* [ACTION ITEM]:
A single number is the answer: the count of lines in the records that hold the word "your".
(Beginning of ENTRIES SUPPLIED)
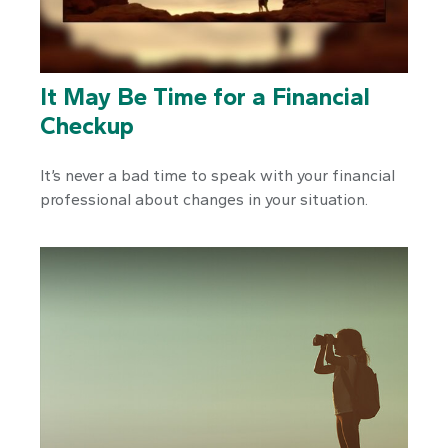
It May Be Time for a Financial
Checkup
It’s never a bad time to speak with your financial
professional about changes in your situation.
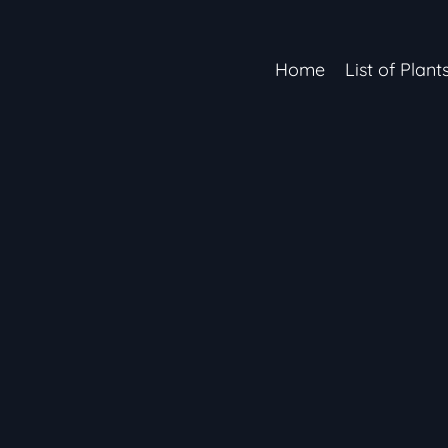
Home
List of Plant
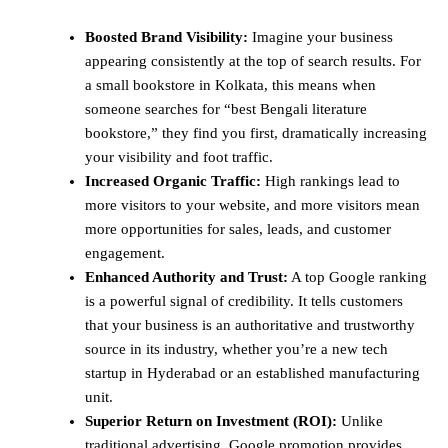
Boosted Brand Visibility:
Imagine your business
appearing consistently at the top of search results. For
a small bookstore in Kolkata, this means when
someone searches for “best Bengali literature
bookstore,” they find you first, dramatically increasing
your visibility and foot traffic.
Increased Organic Traffic:
High rankings lead to
more visitors to your website, and more visitors mean
more opportunities for sales, leads, and customer
engagement.
Enhanced Authority and Trust:
A top Google ranking
is a powerful signal of credibility. It tells customers
that your business is an authoritative and trustworthy
source in its industry, whether you’re a new tech
startup in Hyderabad or an established manufacturing
unit.
Superior Return on Investment (ROI):
Unlike
traditional advertising, Google promotion provides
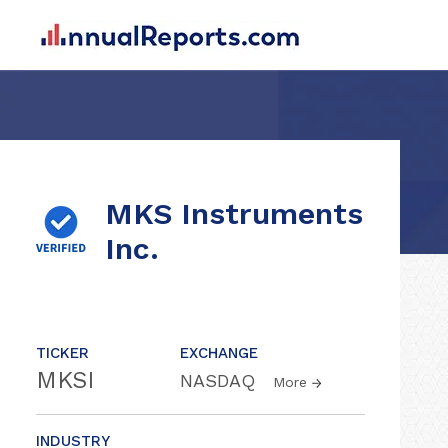
MKS Instruments
Inc.
TICKER
EXCHANGE
MKSI
NASDAQ
More
INDUSTRY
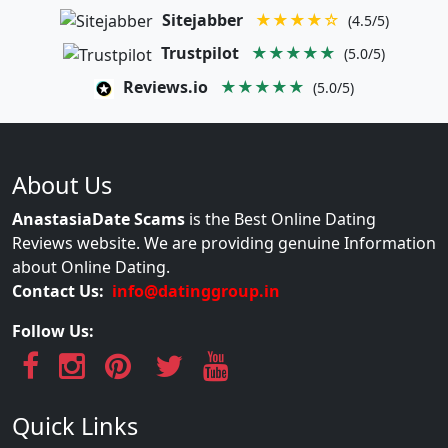
Sitejabber
★★★★☆
(4.5/5)
Trustpilot
★★★★★
(5.0/5)
Reviews.io
★★★★★
(5.0/5)
About Us
AnastasiaDate Scams
is the Best Online Dating
Reviews website. We are providing genuine Information
about Online Dating.
Contact Us:
info@datinggroup.in
Follow Us:
Quick Links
(End of ENTRIES SUPPLIED)
* [SOLUTION TO THE PROBLEM]:
6